> [EXERCISE DETAILS] The answer must be every line of the records below that contains the word "Modules", copied out.

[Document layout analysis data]

· · · · ·

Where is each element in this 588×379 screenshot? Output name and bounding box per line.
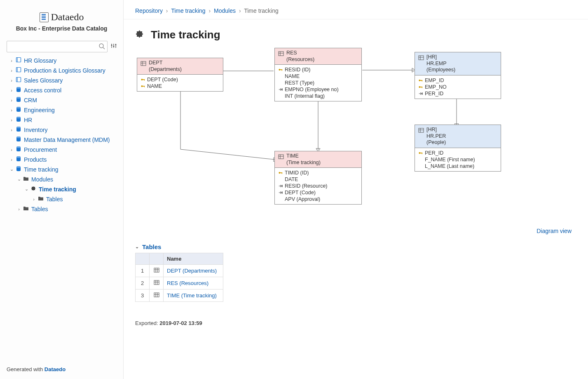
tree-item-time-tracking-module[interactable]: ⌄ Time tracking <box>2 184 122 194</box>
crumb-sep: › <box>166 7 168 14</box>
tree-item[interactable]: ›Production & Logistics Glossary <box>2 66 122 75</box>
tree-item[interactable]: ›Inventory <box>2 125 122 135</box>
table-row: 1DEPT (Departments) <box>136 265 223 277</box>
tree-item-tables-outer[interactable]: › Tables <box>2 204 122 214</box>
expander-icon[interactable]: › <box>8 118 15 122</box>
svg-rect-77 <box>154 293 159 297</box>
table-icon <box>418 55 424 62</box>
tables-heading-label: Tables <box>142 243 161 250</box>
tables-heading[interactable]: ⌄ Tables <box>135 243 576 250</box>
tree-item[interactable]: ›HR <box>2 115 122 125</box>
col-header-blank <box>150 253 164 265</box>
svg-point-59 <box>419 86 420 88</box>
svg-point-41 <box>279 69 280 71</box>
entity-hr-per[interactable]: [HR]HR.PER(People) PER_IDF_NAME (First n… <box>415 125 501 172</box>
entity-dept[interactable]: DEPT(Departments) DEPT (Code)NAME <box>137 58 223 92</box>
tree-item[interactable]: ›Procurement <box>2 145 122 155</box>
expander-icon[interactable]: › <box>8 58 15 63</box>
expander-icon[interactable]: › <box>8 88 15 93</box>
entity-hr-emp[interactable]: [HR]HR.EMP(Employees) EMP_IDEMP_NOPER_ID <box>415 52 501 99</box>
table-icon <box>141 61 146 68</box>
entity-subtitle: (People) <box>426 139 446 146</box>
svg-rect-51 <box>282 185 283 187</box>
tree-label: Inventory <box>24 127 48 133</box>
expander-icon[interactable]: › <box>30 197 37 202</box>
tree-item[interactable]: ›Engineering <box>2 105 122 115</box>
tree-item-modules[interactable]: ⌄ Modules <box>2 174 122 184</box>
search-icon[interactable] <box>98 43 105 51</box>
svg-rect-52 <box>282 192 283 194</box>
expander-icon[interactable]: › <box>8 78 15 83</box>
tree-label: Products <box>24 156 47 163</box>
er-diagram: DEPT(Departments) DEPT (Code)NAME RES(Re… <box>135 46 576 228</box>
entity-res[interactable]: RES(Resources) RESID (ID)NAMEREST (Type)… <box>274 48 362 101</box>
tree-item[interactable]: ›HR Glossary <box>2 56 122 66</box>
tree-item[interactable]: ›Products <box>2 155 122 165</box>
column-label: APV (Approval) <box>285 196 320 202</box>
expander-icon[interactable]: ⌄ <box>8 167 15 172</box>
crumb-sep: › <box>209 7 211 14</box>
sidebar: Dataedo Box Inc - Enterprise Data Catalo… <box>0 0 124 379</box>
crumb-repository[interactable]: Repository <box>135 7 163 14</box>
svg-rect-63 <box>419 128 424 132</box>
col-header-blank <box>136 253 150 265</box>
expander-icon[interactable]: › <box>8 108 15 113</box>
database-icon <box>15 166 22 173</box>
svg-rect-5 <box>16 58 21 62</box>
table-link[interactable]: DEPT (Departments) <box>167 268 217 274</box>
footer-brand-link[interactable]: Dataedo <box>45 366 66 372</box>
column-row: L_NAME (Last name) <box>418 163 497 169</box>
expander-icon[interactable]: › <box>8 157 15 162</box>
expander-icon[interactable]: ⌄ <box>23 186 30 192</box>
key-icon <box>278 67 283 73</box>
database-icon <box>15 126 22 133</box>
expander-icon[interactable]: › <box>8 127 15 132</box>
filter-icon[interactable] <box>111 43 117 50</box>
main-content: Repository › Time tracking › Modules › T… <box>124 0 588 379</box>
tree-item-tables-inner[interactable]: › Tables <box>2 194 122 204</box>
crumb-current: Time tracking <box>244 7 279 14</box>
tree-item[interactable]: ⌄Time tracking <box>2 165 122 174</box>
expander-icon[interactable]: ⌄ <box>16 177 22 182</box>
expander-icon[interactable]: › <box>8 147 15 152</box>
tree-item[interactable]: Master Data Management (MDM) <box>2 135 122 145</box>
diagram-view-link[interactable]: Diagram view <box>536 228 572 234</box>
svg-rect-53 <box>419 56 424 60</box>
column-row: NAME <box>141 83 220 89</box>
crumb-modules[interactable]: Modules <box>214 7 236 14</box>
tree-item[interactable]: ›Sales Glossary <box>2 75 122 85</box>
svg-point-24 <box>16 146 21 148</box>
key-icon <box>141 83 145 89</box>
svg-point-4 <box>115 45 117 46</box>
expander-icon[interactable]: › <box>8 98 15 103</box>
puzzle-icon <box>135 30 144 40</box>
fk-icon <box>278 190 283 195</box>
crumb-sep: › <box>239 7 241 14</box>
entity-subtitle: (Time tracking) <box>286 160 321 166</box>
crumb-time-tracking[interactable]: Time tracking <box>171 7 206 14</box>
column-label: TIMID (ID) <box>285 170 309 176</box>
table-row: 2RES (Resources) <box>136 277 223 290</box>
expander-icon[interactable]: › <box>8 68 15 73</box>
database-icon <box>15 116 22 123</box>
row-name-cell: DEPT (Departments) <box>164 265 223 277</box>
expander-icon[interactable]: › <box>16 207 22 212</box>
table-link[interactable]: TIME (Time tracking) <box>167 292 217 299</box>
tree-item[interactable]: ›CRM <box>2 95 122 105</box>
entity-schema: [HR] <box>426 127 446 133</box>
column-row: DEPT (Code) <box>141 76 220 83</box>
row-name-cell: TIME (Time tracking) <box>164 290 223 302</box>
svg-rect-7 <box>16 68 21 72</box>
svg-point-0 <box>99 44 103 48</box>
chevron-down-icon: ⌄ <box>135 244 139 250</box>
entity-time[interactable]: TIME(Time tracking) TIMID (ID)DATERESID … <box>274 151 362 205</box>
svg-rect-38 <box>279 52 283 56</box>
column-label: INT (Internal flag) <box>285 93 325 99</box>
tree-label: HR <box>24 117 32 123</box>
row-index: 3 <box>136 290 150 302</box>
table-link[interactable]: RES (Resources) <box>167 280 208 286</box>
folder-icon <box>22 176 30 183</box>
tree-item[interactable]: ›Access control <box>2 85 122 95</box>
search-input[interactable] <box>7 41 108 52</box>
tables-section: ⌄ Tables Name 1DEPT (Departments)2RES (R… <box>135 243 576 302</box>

· · · · ·

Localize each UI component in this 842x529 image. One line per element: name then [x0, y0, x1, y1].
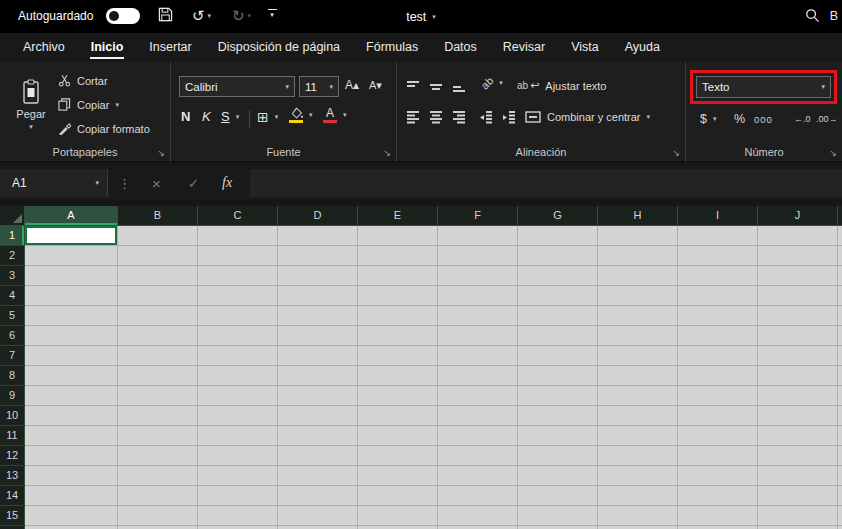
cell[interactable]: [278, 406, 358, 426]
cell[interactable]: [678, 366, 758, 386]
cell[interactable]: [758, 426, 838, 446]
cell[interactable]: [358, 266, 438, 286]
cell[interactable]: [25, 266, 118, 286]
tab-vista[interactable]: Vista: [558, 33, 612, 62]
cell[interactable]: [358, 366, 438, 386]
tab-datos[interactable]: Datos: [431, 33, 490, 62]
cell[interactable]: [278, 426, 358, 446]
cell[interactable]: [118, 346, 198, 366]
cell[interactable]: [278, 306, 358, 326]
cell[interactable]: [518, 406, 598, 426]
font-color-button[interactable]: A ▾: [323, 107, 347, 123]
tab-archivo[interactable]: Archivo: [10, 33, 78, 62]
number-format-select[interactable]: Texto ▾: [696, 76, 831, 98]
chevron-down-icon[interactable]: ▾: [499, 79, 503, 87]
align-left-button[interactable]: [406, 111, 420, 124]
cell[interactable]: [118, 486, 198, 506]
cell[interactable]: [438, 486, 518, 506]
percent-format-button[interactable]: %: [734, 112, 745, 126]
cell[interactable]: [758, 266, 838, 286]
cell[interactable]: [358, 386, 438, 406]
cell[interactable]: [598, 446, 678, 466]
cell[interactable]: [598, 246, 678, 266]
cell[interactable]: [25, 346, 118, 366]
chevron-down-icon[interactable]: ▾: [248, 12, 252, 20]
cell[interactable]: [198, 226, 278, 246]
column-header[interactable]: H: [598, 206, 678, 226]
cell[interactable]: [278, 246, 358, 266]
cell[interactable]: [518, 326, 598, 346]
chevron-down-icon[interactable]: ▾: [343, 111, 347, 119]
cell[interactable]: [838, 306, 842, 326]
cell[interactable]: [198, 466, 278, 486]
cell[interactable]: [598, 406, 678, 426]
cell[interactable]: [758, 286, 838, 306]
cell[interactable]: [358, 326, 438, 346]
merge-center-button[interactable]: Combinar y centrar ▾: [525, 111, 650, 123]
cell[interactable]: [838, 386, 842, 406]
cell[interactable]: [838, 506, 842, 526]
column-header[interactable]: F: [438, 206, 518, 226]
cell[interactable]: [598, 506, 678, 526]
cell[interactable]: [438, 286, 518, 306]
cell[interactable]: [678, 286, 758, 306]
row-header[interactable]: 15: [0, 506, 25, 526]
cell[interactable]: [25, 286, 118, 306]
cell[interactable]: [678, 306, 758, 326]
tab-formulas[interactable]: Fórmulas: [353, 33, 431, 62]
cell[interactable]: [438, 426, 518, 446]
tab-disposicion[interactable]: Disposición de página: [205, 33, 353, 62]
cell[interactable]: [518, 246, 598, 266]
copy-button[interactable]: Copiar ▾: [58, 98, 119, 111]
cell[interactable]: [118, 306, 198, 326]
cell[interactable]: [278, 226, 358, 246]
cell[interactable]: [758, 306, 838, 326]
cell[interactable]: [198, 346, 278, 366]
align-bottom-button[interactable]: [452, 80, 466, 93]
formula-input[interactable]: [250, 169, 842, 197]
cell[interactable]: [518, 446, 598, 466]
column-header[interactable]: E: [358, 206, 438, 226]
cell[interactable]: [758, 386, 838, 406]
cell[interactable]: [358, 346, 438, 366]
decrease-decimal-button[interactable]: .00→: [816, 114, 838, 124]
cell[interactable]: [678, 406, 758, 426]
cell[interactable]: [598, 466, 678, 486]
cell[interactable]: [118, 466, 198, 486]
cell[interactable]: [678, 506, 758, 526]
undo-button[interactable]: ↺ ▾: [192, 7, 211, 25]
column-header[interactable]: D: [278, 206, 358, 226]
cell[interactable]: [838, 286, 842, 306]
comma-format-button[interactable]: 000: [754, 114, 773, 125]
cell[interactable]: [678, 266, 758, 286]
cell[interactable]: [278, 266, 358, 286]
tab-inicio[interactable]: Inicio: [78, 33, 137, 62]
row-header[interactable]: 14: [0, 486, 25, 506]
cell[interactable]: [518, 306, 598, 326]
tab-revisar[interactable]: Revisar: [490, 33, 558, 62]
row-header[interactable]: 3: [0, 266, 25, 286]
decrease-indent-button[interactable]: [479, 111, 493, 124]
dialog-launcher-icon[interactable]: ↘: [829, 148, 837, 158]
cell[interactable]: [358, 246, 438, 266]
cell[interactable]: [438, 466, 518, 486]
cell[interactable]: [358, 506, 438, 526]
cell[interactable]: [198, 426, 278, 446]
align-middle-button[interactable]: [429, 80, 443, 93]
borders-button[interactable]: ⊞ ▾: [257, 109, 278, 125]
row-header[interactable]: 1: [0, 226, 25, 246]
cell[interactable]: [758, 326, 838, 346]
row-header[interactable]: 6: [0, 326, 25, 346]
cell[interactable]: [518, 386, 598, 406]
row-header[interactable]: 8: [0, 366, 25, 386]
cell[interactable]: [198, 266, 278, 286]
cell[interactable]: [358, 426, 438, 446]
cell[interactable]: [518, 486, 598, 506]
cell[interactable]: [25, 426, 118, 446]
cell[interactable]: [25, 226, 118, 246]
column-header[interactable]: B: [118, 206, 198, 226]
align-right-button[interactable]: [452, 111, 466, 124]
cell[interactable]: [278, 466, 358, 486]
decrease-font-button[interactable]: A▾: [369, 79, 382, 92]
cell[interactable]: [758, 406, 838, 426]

· · · · ·

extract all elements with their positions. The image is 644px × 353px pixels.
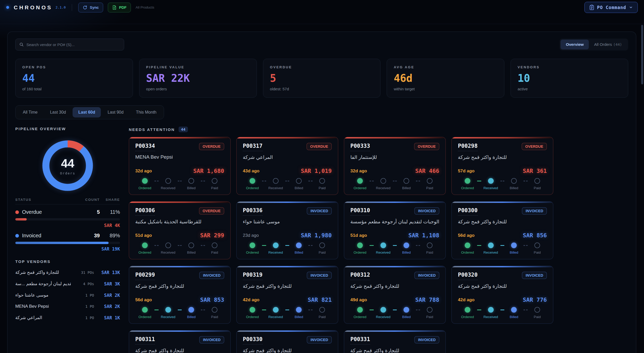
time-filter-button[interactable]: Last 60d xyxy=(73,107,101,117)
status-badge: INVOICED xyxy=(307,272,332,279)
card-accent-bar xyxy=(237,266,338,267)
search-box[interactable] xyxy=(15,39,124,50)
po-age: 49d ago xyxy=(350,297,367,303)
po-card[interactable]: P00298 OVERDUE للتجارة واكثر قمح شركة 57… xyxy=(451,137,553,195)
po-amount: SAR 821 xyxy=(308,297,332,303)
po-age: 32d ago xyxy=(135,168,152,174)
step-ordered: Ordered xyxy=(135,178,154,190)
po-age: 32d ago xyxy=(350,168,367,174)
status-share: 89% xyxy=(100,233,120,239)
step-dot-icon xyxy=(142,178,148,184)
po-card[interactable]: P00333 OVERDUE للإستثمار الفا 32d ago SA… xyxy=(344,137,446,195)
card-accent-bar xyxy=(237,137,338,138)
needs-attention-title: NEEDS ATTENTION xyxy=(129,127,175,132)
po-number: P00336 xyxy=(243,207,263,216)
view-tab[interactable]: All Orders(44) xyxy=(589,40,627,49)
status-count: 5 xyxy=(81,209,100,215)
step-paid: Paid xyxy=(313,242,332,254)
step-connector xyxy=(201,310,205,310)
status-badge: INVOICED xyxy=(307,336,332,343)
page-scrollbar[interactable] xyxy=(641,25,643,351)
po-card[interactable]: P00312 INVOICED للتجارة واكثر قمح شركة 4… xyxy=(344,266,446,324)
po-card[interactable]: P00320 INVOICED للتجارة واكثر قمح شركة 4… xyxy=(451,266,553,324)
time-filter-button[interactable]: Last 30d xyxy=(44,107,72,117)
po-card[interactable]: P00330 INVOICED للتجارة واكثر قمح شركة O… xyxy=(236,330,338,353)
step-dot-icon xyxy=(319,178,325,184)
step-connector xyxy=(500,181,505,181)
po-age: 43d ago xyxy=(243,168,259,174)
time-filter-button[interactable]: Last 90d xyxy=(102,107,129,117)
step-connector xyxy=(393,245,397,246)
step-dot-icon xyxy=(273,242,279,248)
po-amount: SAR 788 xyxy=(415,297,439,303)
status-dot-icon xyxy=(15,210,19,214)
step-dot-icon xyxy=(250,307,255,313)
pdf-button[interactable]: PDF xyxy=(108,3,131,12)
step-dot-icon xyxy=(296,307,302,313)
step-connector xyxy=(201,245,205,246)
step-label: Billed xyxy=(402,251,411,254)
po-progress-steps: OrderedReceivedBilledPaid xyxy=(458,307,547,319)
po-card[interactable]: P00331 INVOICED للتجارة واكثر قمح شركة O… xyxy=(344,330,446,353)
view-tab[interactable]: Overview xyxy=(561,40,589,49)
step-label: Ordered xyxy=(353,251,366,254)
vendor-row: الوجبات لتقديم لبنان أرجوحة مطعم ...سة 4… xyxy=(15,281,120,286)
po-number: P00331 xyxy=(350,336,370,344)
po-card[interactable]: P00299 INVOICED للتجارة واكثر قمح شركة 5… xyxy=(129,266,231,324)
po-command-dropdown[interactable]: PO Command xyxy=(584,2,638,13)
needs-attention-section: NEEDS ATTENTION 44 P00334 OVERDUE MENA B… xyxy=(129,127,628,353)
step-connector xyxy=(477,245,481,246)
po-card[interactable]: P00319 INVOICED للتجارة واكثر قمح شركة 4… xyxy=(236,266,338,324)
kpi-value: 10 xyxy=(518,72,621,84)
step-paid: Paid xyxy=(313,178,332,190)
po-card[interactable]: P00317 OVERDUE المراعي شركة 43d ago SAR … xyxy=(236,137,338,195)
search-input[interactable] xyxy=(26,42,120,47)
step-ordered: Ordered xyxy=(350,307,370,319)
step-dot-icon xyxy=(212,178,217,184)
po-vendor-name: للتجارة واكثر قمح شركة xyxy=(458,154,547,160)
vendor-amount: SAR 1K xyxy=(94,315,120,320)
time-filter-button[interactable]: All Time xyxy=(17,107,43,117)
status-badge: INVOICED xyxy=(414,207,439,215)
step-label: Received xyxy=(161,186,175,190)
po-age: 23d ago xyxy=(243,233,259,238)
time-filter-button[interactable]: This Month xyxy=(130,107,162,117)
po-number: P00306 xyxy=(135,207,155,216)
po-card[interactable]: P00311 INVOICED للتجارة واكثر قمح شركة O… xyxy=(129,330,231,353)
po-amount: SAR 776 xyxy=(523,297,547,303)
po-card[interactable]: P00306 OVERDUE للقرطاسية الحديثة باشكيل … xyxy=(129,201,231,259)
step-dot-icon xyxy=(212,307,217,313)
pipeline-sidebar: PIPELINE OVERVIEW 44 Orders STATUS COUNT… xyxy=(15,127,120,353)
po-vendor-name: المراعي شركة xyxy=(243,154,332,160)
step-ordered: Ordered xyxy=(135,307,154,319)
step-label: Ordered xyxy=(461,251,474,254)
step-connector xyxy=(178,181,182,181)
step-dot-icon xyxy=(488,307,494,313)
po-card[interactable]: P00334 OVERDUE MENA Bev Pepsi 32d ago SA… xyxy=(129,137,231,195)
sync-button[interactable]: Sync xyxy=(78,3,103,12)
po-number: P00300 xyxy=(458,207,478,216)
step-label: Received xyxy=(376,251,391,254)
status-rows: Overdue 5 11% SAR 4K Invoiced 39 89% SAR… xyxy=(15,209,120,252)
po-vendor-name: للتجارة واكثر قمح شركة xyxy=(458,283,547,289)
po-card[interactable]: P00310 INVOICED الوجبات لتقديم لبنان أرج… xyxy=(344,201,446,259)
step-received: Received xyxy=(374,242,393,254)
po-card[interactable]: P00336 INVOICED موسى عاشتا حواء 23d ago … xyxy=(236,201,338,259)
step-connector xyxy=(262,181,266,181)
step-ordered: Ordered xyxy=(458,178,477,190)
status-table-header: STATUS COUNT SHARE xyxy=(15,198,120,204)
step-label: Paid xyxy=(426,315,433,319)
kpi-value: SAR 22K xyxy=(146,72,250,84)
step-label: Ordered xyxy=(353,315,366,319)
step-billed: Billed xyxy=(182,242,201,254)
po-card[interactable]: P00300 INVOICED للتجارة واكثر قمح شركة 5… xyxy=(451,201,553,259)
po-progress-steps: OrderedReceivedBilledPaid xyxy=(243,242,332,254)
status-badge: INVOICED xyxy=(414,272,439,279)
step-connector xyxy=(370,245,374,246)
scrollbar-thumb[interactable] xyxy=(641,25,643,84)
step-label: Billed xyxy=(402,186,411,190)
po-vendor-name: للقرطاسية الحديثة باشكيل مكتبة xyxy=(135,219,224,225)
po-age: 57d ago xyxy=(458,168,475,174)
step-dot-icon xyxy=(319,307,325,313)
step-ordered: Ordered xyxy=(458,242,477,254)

· · · · ·

> [EXERCISE SOLUTION]
tree-item-modules[interactable]: ⌄ Modules <box>2 174 122 184</box>
main-content: Repository › Time tracking › Modules › T… <box>124 0 588 379</box>
crumb-modules[interactable]: Modules <box>214 7 236 14</box>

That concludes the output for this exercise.